New Polish president opts to back coal power ahead of EU environmental policy

The new Polish President has announced that he will not be endorsing an amendment to the United Nation’s Kyoto Protocol that would require the coal-dependent EU country to further reduce greenhouse gas emissions.

In a statement, President Andrzej Duda of the Law and Justice Party said, “Binding Poland to an international agreement affecting the economy and with associated social costs should be preceded by a detailed analysis of the legal and economic impact. These effects have not been sufficiently explained.”
The statement is in line with Duda’s election campaign pledge to defend the country’s loss-making state-owned coal sector. 90% of Poland’s electricity comes from coal-fired power.

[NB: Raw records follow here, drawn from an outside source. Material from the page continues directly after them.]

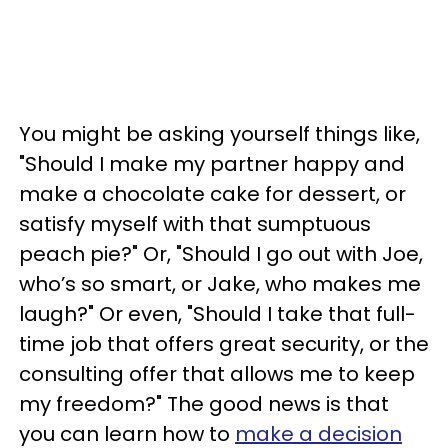
You might be asking yourself things like,
"Should I make my partner happy and
make a chocolate cake for dessert, or
satisfy myself with that sumptuous
peach pie?" Or, "Should I go out with Joe,
who’s so smart, or Jake, who makes me
laugh?" Or even, "Should I take that full-
time job that offers great security, or the
consulting offer that allows me to keep
my freedom?" The good news is that
you can learn how to
make a decision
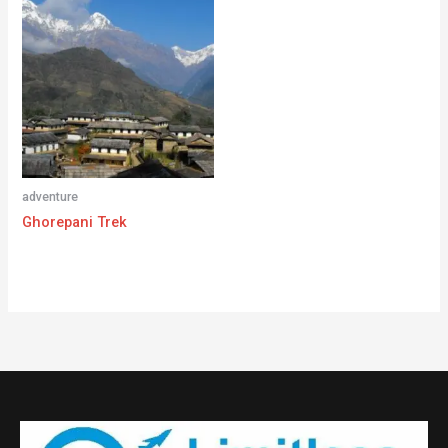
adventure
Ghorepani Trek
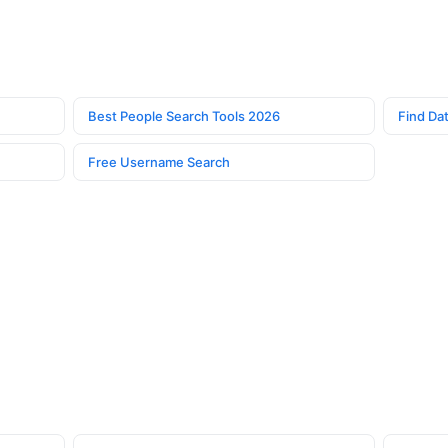
Best People Search Tools 2026
Find Dat
Free Username Search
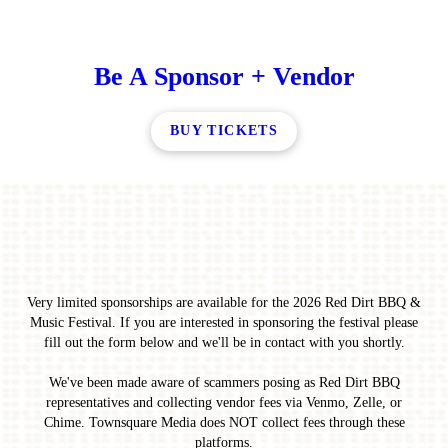
Be A Sponsor + Vendor
BUY TICKETS
Very limited sponsorships are available for the 2026 Red Dirt BBQ &
Music Festival. If you are interested in sponsoring the festival please
fill out the form below and we'll be in contact with you shortly.
We've been made aware of scammers posing as Red Dirt BBQ
representatives and collecting vendor fees via Venmo, Zelle, or
Chime. Townsquare Media does NOT collect fees through these
platforms.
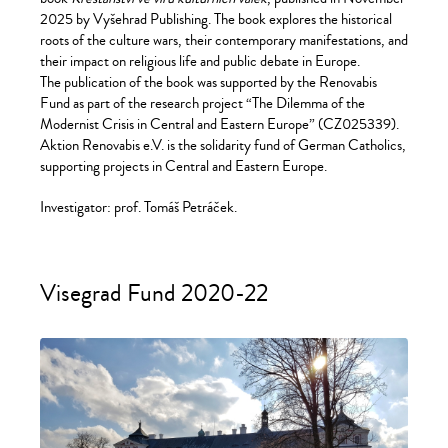
2025 by Vyšehrad Publishing. The book explores the historical
roots of the culture wars, their contemporary manifestations, and
their impact on religious life and public debate in Europe.
The publication of the book was supported by the Renovabis
Fund as part of the research project “The Dilemma of the
Modernist Crisis in Central and Eastern Europe” (CZ025339).
Aktion Renovabis e.V. is the solidarity fund of German Catholics,
supporting projects in Central and Eastern Europe.
Investigator: prof. Tomáš Petráček.
Visegrad Fund 2020-22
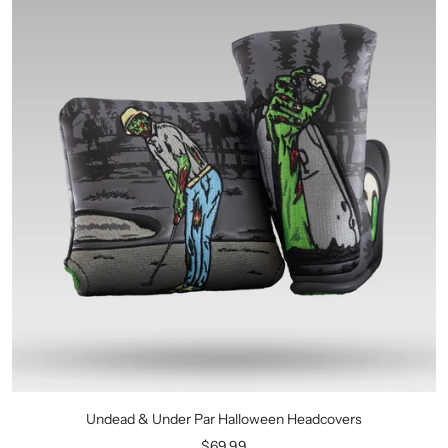
Undead & Under Par Halloween Headcovers
Sale
$69.99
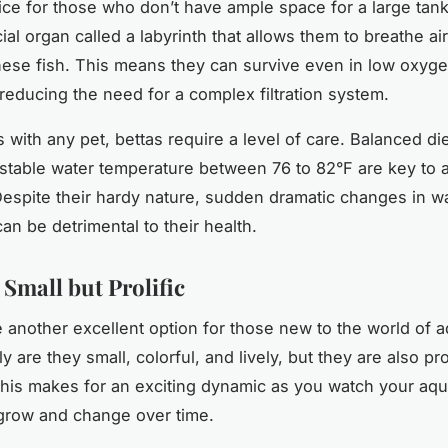
ice for those who don’t have ample space for a large tan
al organ called a labyrinth that allows them to breathe air
hese fish. This means they can survive even in low oxyg
 reducing the need for a complex filtration system.
 with any pet, bettas require a level of care. Balanced die
 stable water temperature between 76 to 82°F are key to 
 Despite their hardy nature, sudden dramatic changes in w
an be detrimental to their health.
 Small but Prolific
 another excellent option for those new to the world of 
ly are they small, colorful, and lively, but they are also pro
his makes for an exciting dynamic as you watch your aqu
grow and change over time.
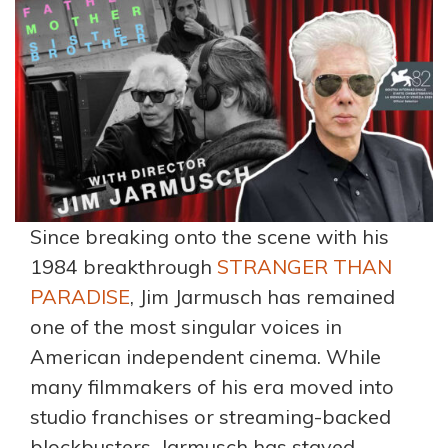
Since breaking onto the scene with his
1984 breakthrough
STRANGER THAN
PARADISE
, Jim Jarmusch has remained
one of the most singular voices in
American independent cinema. While
many filmmakers of his era moved into
studio franchises or streaming-backed
blockbusters, Jarmusch has stayed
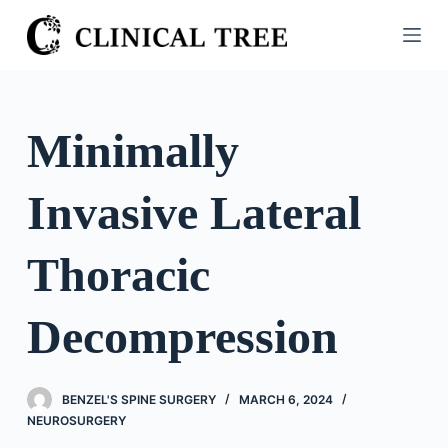
S
k
i
p
t
Minimally
o
c
Invasive Lateral
o
n
t
Thoracic
e
n
Decompression
t
BENZEL'S SPINE SURGERY
MARCH 6, 2024
NEUROSURGERY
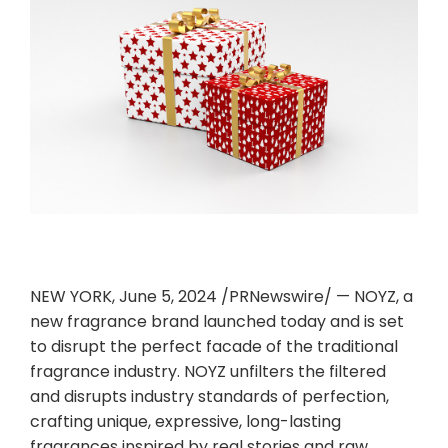
NEW YORK
,
June 5, 2024
/PRNewswire/ — NOYZ, a
new fragrance brand launched today and is set
to disrupt the perfect facade of the traditional
fragrance industry. NOYZ unfilters the filtered
and disrupts industry standards of perfection,
crafting unique, expressive, long-lasting
fragrances inspired by real stories and raw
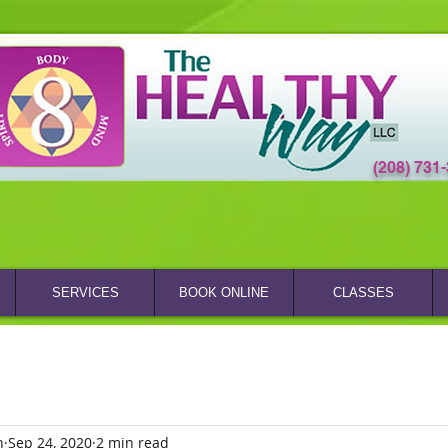
(208) 731
SERVICES
BOOK ONLINE
CLASSES
n
Sep 24, 2020
2 min read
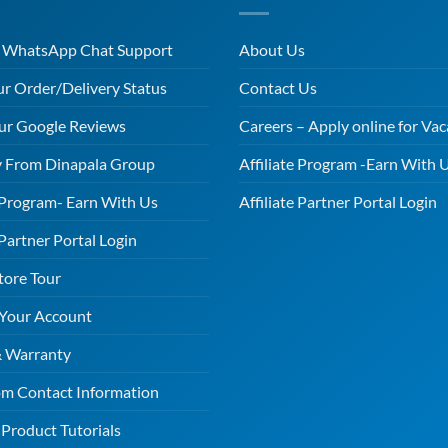
r WhatsApp Chat Support
About Us
ur Order/Delivery Status
Contact Us
ur Google Reviews
Careers – Apply online for Vac
 From Dinapala Group
Affiliate Program -Earn With 
e Program- Earn With Us
Affiliate Partner Portal Login
 Partner Portal Login
tore Tour
 Your Account
& Warranty
m Contact Information
Product Tutorials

It presents a real difficulty for EU ahead of next month’s Paris Unite Nations COP21 summit.
In line with the United Nations’ Kyoto pact, which took effect in 2005, the European Union agreed to slash greenhouse gas emissions by 20% by 2020 compared with 1990 levels. The Kyoto Protocol, the world’s only legally binding global emissions treaty, expired at the end of 2012. At climate talks in Doha in December 2012, the 144 parties to the treaty agreed to extend the deal to 2020.

But not all countries have ratified the text and Poland’s dissent threatens the majority aspiration to seal a landmark climate rescue deal.